ARTICLE OF ASSOCIATION

ARTICLE OF ASSOCIATION

This article is in continuation with the previous article on Memorandum of Association.

ARTICLE OF ASSOCIATION : SECTION 5
-   Articles of the company shall contain the regulations for management of the company. It is the internal bye-laws of the company.
-   It shall not supersede the Act and memorandum of the company. The Articles of Association are subsidiary both to the Companies Act and the Memorandum of Association.
-   The model articles as prescribed in Schedule I are as follows:
·         Table F: AOA of a company limited by shares.
·         Table G: AOA of a company limited by guarantee and having a share capital.
·         Table H: AOA of a company limited by guarantee and not having share capital.
·         Table I:  AOA of an unlimited company and having a share capital.
·         Table J: AOA of an unlimited company and not having a share capital.
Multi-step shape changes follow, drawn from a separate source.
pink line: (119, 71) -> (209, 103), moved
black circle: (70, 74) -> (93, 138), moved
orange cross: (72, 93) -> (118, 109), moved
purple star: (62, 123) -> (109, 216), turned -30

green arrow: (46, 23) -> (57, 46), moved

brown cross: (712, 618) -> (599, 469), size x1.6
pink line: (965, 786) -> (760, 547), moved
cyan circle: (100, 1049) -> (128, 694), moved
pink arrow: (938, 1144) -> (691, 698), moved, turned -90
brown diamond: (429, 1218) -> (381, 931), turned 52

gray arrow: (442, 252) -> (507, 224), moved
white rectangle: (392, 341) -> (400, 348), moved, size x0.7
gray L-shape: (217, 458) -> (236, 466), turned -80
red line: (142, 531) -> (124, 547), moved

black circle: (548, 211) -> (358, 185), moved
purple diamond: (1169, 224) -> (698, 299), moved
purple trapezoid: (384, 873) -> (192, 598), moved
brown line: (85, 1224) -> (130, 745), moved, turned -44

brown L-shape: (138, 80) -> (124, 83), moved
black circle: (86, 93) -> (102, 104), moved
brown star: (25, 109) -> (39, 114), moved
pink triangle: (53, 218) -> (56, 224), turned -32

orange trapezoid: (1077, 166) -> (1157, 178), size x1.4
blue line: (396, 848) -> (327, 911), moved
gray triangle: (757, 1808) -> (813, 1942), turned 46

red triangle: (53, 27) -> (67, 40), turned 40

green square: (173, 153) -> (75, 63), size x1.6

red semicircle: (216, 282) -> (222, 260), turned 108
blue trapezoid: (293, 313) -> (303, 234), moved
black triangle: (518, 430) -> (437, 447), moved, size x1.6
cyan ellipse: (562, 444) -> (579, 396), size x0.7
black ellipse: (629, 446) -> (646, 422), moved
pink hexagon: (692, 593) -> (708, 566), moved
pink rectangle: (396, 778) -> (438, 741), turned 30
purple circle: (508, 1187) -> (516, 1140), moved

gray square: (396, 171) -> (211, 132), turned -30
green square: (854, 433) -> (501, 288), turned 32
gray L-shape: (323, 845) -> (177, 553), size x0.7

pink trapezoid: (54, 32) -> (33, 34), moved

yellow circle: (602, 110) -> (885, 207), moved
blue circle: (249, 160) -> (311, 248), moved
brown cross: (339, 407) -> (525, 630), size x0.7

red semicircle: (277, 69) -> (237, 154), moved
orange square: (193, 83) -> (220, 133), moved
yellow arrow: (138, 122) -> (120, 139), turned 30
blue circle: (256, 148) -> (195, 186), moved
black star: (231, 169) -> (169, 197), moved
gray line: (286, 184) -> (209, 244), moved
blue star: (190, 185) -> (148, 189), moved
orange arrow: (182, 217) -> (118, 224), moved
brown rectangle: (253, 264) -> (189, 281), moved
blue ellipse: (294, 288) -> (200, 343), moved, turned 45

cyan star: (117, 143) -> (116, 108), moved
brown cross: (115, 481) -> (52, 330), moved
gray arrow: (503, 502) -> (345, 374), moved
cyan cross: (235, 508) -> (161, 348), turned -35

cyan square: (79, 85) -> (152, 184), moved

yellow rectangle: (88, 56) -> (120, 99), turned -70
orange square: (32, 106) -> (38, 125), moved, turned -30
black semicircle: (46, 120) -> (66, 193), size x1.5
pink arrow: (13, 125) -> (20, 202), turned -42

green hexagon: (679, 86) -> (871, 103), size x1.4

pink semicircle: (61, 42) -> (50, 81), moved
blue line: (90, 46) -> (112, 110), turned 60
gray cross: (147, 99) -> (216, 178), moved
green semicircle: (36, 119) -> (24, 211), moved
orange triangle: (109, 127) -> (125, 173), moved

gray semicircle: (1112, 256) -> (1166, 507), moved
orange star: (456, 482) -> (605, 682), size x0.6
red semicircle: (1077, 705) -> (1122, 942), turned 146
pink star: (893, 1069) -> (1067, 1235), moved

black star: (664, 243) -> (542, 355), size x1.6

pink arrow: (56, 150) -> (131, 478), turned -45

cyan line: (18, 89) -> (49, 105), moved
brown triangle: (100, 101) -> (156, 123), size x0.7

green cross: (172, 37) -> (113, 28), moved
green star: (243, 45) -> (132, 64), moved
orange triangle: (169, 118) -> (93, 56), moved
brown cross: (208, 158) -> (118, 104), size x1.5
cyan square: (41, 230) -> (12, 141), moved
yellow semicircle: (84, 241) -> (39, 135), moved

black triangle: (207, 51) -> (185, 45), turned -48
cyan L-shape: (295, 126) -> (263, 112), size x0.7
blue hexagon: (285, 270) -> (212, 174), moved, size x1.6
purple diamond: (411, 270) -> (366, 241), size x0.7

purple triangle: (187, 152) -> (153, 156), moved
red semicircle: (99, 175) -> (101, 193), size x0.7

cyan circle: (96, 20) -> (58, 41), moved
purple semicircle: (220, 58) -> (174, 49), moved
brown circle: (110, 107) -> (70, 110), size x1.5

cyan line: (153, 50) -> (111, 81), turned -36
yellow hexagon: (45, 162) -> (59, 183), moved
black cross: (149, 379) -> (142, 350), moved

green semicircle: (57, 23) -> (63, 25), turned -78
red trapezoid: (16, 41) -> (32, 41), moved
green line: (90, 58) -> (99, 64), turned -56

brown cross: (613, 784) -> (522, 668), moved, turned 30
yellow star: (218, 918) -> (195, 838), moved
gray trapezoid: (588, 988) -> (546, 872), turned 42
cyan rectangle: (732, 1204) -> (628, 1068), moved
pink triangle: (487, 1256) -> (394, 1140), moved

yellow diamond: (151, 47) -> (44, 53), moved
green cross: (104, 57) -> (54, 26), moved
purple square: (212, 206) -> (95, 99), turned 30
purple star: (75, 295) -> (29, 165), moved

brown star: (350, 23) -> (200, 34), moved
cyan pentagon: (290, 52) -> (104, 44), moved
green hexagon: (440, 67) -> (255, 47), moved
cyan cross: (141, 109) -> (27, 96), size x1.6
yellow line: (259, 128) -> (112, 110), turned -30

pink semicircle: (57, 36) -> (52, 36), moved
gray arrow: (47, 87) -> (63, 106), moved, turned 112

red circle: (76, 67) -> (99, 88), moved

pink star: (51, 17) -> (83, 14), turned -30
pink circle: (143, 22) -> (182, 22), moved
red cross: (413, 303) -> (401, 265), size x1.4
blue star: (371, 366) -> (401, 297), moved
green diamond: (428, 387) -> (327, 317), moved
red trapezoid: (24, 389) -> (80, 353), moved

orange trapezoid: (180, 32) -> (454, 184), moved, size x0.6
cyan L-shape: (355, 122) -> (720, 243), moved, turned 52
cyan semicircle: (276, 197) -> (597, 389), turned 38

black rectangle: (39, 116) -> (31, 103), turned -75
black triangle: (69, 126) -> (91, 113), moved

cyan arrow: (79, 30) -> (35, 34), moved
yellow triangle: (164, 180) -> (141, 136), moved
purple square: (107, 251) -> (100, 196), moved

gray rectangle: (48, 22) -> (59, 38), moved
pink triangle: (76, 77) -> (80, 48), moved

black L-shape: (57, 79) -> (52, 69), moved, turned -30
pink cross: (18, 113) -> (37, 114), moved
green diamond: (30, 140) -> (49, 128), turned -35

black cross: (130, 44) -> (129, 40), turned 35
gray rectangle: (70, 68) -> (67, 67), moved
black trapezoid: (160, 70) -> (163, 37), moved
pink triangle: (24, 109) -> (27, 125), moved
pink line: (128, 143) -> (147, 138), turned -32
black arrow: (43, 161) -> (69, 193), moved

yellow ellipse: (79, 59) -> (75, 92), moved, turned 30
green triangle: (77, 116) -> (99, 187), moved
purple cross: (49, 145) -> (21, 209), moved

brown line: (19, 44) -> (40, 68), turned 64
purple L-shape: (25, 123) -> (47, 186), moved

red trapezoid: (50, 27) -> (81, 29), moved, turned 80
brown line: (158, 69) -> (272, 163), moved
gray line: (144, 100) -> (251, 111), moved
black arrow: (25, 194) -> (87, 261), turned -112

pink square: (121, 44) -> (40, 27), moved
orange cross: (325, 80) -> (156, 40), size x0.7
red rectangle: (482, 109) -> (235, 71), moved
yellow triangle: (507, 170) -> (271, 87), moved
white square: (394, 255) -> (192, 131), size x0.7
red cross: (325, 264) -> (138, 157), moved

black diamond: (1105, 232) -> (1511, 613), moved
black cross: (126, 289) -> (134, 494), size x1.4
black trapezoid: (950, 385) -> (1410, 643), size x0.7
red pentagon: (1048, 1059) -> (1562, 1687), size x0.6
-   The company may adopt all or any of the regulations contained in the model article as it is or add any additional matters in its article as may be considered necessary for its management.
-   If the company frames its own article, then  the respective model article still apply to the company upto the extent it is not contradictory with the existing article, unless it is specifically excluded by the AOA of the company.
-   The provisions of the Section 5 do not apply to the articles of a company registered under the previous law unless amended under this Act.
-   The articles may contain provisions for entrenchment to the effect that specified provisions of the articles may be altered only if conditions or procedures as that are more restrictive than those applicable in the case of a special resolution, are met or complied with.
-   The provisions for entrenchment shall only be made either on formation of a company, or by an amendment in the articles agreed to by all the members of the company in the case of a private company and by a special resolution in the case of a public company.
-   Where the articles contain the provisions for entrenchment, the company shall give notice to the Registrar of such provisions in Form No.INC.2 or Form No.INC.7, as the case may be, along with the fee as provided in the Companies (Registration offices and fees) Rules, 2014 at the time of incorporation of the company or in case of existing companies, the same shall be filed in Form No.MGT.14 within thirty days from the date of entrenchment of the articles, as the case may be, along with the fee as provided in the Companies (Registration offices and fees) Rules, 2014.
                                                   

ALTERATION OF ARTICLE OF ASSOCIATION: SECTION 14
(1) Subject to the provisions of this Act and the conditions contained in its memorandum, if any, a company may, by a special resolution, alter its articles including alterations having the effect of conversion of—
(a) a private company into a public company; or
(b) a public company into a private company:

Provided that where a company being a private company alters its articles in such a manner that they no longer include the restrictions and limitations which are required to be included in the articles of a private company under this Act, the company shall, as from the date of such alteration, cease to be a private company:

Provided further that any alteration having the effect of conversion of a public company into a private company shall not take effect except with the approval of the Tribunal which shall make such order as it may deem fit.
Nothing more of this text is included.